Let $$\Omega = \{(x_1,x_2)\in\mathbb{R}^2:x_1^2-x_2\leq 6\}$$
Prove that $\Omega$ is a convex set from first principles using the convex combination.
edit: Thanks Ewan for that, but I am trying to do it from the definition, i changed the question to state that now.
You have
$$\Omega = \{(x,y)\in\mathbb{R}^2:y \geq f(x)\}$$
where $f(x)=x^2-6$. Now $f$ is convex (because for example $f’’(x)=2 \geq 0$), so $\Omega$ is convex also.

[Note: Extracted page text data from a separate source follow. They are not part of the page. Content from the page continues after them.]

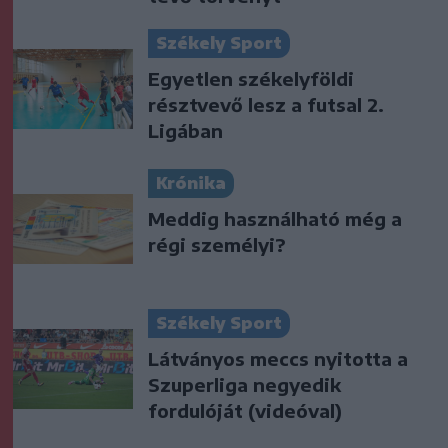
Székely Sport
Egyetlen székelyföldi
résztvevő lesz a futsal 2.
Ligában
Krónika
Meddig használható még a
régi személyi?
Székely Sport
Látványos meccs nyitotta a
Szuperliga negyedik
fordulóját (videóval)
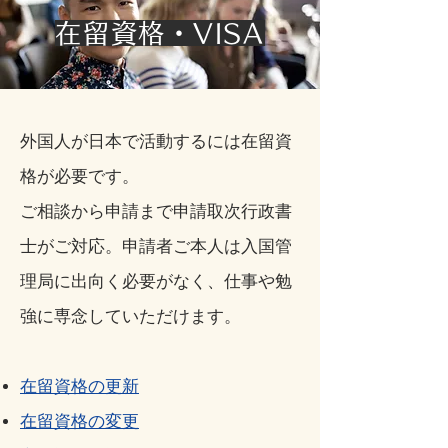
在留資格・VISA
外国人が日本で活動するには在留資
格が必要です。
ご相談から申請まで申請取次行政書
士がご対応。申請者ご本人は入国管
理局に出向く必要がなく、仕事や勉
強に専念していただけます。
在留資格の更新
在留資格の変更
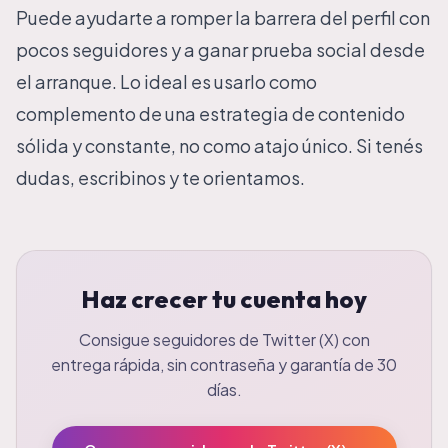
Puede ayudarte a romper la barrera del perfil con
pocos seguidores y a ganar prueba social desde
el arranque. Lo ideal es usarlo como
complemento de una estrategia de contenido
sólida y constante, no como atajo único. Si tenés
dudas, escribinos y te orientamos.
Haz crecer tu cuenta hoy
Consigue seguidores de Twitter (X) con
entrega rápida, sin contraseña y garantía de 30
días.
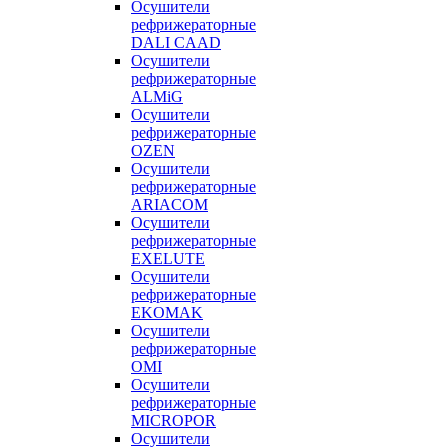
Осушители
рефрижераторные
DALI CAAD
Осушители
рефрижераторные
ALMiG
Осушители
рефрижераторные
OZEN
Осушители
рефрижераторные
ARIACOM
Осушители
рефрижераторные
EXELUTE
Осушители
рефрижераторные
EKOMAK
Осушители
рефрижераторные
OMI
Осушители
рефрижераторные
MICROPOR
Осушители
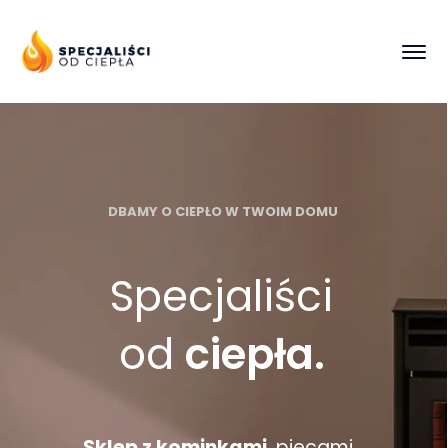
DBAMY O CIEPŁO W TWOIM DOMU
Specjaliści
od
ciepła.
Sklep z kominkami
, piecami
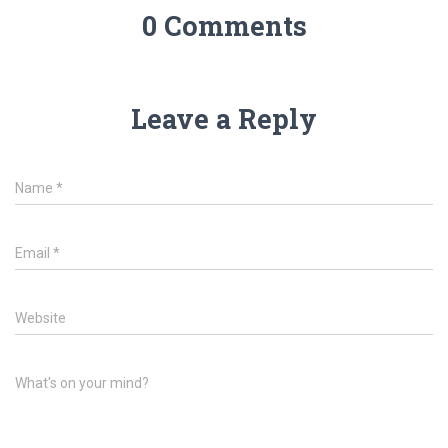
0 Comments
Leave a Reply
Name
*
Email
*
Website
What's on your mind?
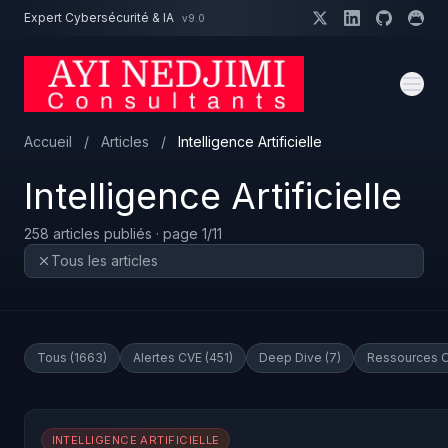
Aller au contenu principal
Expert Cybersécurité & IA
v9.0
Un projet cybersécurité ?
Devis
Expert dispo · Réponse 24h
Accueil
/
Articles
/
Intelligence Artificielle
Intelligence Artificielle
258 articles publiés · page 1/11
Tous les articles
Tous (1663)
Alertes CVE (451)
Deep Dive (7)
Ressources O
INTELLIGENCE ARTIFICIELLE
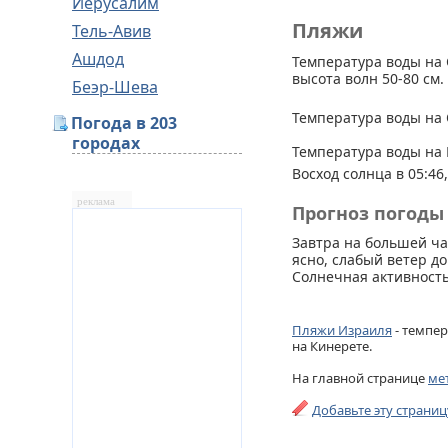
Иерусалим
Пляжи
Тель-Авив
Ашдод
Температура воды на 
высота волн 50-80 см.
Беэр-Шева
Температура воды на 
Погода в 203
городах
Температура воды на 
Восход солнца в 05:46,
реклама
Прогноз погоды 
Завтра на большей ч
ясно, слабый ветер до
Солнечная активность
Пляжи Израиля
- темпер
на Кинерете.
На главной странице
ме
Добавьте эту страни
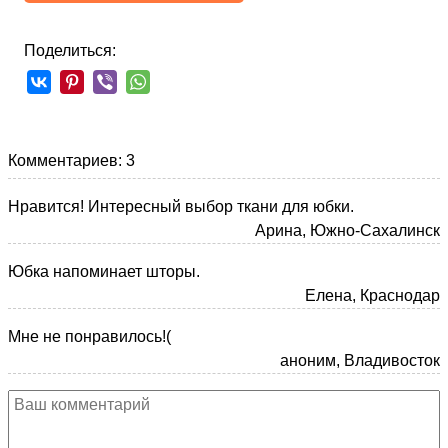
Поделиться:
Комментариев: 3
Нравится! Интересный выбор ткани для юбки.
Арина, Южно-Сахалинск
Юбка напоминает шторы.
Елена, Краснодар
Мне не понравилось!(
аноним, Владивосток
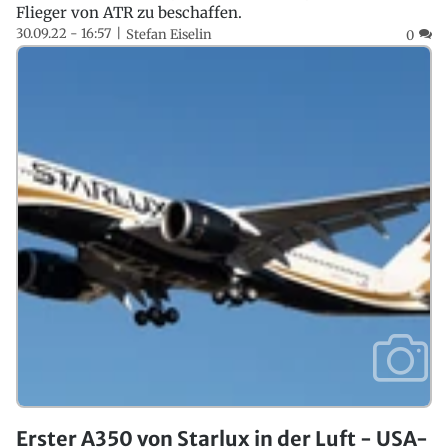
Flieger von ATR zu beschaffen.
30.09.22 - 16:57
Stefan Eiselin
0
Erster A350 von Starlux in der Luft - USA-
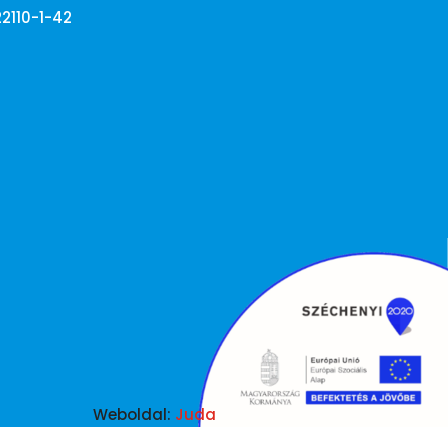
22110-1-42
Weboldal:
Juda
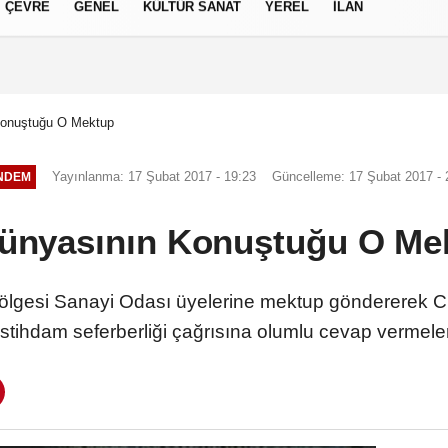
ÇEVRE
GENEL
KÜLTÜR SANAT
YEREL
İLAN
izlilik İlkeleri
Konuştuğu O Mektup
Yayınlanma: 17 Şubat 2017 - 19:23
Güncelleme: 17 Şubat 2017 - 
NDEM
Dünyasının Konuştuğu O Me
e Bölgesi Sanayi Odası üyelerine mektup göndererek
stihdam seferberliği çağrısına olumlu cevap vermeleri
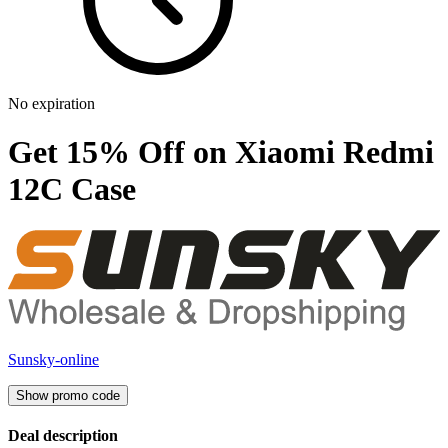
No expiration
Get 15% Off on Xiaomi Redmi
12C Case
Sunsky-online
Show promo code
Deal description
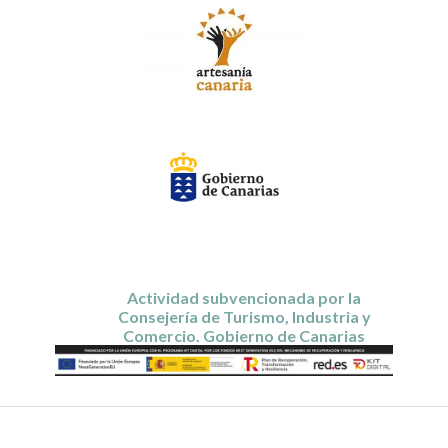
Actividad subvencionada por la
Consejería de Turismo, Industria y
Comercio. Gobierno de Canarias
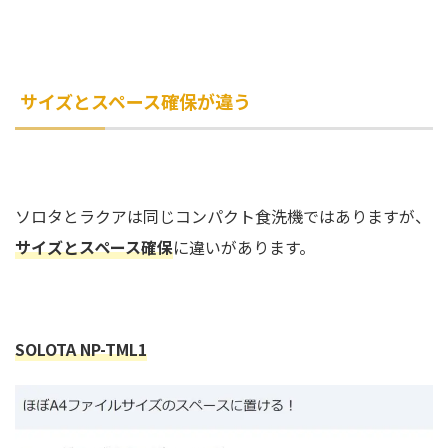
サイズとスペース確保が違う
ソロタとラクアは同じコンパクト食洗機ではありますが、
サイズとスペース確保
に違いがあります。
SOLOTA NP-TML1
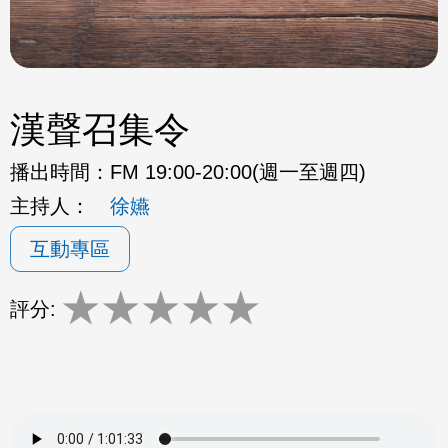
漢聲召集令
播出時間：
FM 19:00-20:00(週一至週四)
主持人：
徐嬿
互動專區
★
★
★
★
★
評分:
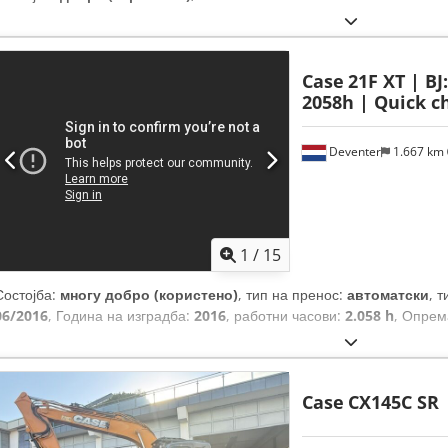
Case
21F XT | BJ
2058h | Quick ch
Deventer
1.667 km
1
/
15
Состојба:
многу добро (користено)
, тип на пренос:
автоматски
, 
06/2016
, Година на изградба:
2016
, работни часови:
2.058 h
, Опрем
Case
CX145C SR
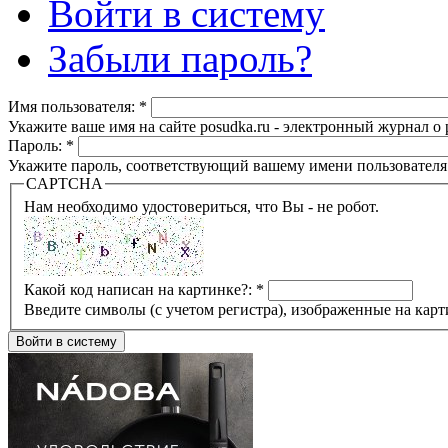
Войти в систему
Забыли пароль?
Имя пользователя:
*
Укажите ваше имя на сайте posudka.ru - электронный журнал о
Пароль:
*
Укажите пароль, соответствующий вашему имени пользователя
CAPTCHA
Нам необходимо удостовериться, что Вы - не робот.
Какой код написан на картинке?:
*
Введите символы (с учетом регистра), изображенные на карт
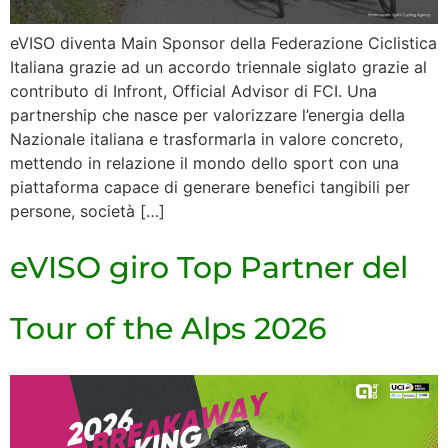
eVISO diventa Main Sponsor della Federazione Ciclistica
Italiana grazie ad un accordo triennale siglato grazie al
contributo di Infront, Official Advisor di FCI. Una
partnership che nasce per valorizzare l’energia della
Nazionale italiana e trasformarla in valore concreto,
mettendo in relazione il mondo dello sport con una
piattaforma capace di generare benefici tangibili per
persone, società […]
eVISO giro Top Partner del
Tour of the Alps 2026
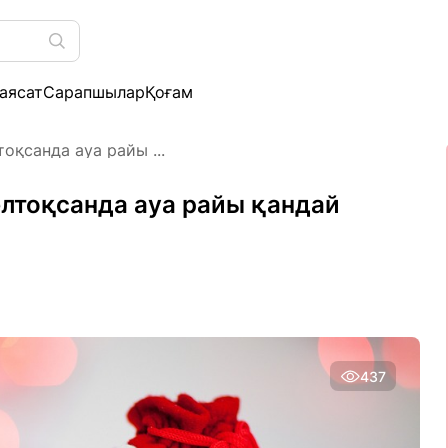
аясат
Сарапшылар
Қоғам
оқсанда ауа райы ...
елтоқсанда ауа райы қандай
437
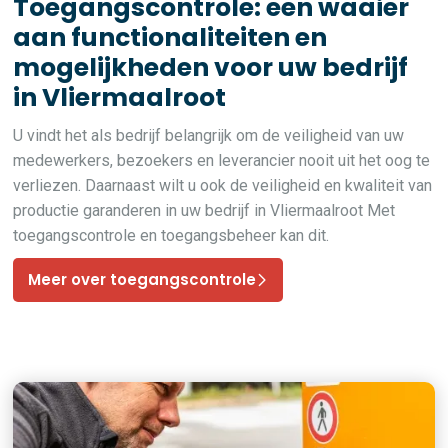
Toegangscontrole: een waaier
aan functionaliteiten en
mogelijkheden voor uw bedrijf
in Vliermaalroot
U vindt het als bedrijf belangrijk om de veiligheid van uw
medewerkers, bezoekers en leverancier nooit uit het oog te
verliezen. Daarnaast wilt u ook de veiligheid en kwaliteit van
productie garanderen in uw bedrijf in Vliermaalroot Met
toegangscontrole en toegangsbeheer kan dit.
Meer over toegangscontrole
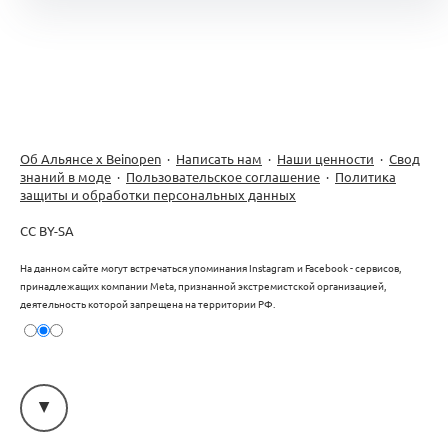
Об Альянсе х Beinopen
·
Написать нам
·
Наши ценности
·
Свод
знаний в моде
·
Пользовательское соглашение
·
Политика
защиты и обработки персональных данных
CC BY-SA
На данном сайте могут встречаться упоминания Instagram и Facebook - сервисов,
принадлежащих компании Meta, признанной экстремистской организацией,
деятельность которой запрещена на территории РФ.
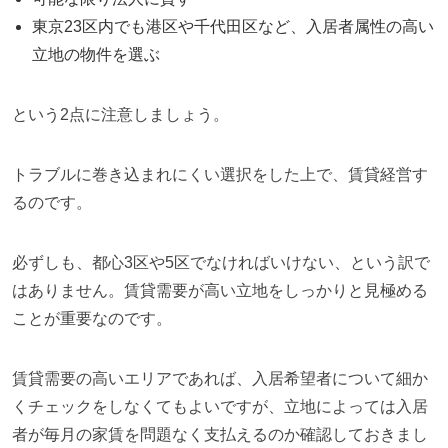
東京23区内でも港区や千代田区など、入居者属性の高い
立地の物件を選ぶ
という2点に注意しましょう。
トラブルに巻き込まれにくい選択をした上で、賃貸経営す
るのです。
必ずしも、都心3区や5区でなければいけない、という訳で
はありません。賃貸需要が高い立地をしっかりと見極める
ことが重要なのです。
賃貸需要の高いエリアであれば、入居希望者について細か
くチェックをしなくてもよいですが、立地によっては入居
者が毎月の家賃を問題なく支払えるのか確認しておきまし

If you want a derivative-free proof of the convexity of $f$ : for $\lambda \in [0,1]$ and $t_1,t_2 \in {\mathbb R}$,
$$ \lambda f(t_1) + (1-\lambda) f(t_2)- f(\lambda t_1+(1-\lambda) t_2)= \lambda (1-\lambda) ((t_1-t_2)^2) \geq 0 $$
If $M_1=(x_1,y_1)$ and $M_2=(x_2,y_2)$ are two points in $\Omega$, consider the convex combination $P=(1-\lambda)M_1+\lambda M_2=(x_3,y_3)$. Then
$$ x_3=\lambda x_1+(1-\lambda) x_2, \ y_3=\lambda y_1+(1-\lambda) y_2 $$
So
$$ y_3=\lambda y_1+(1-\lambda) y_2 \geq \lambda f(x_1)+(1-\lambda) f(x_2) \geq f(\lambda x_1+(1-\lambda) x_2)=f(x_3) $$
so $P\in\Omega$, and $\Omega$ is indeed convex.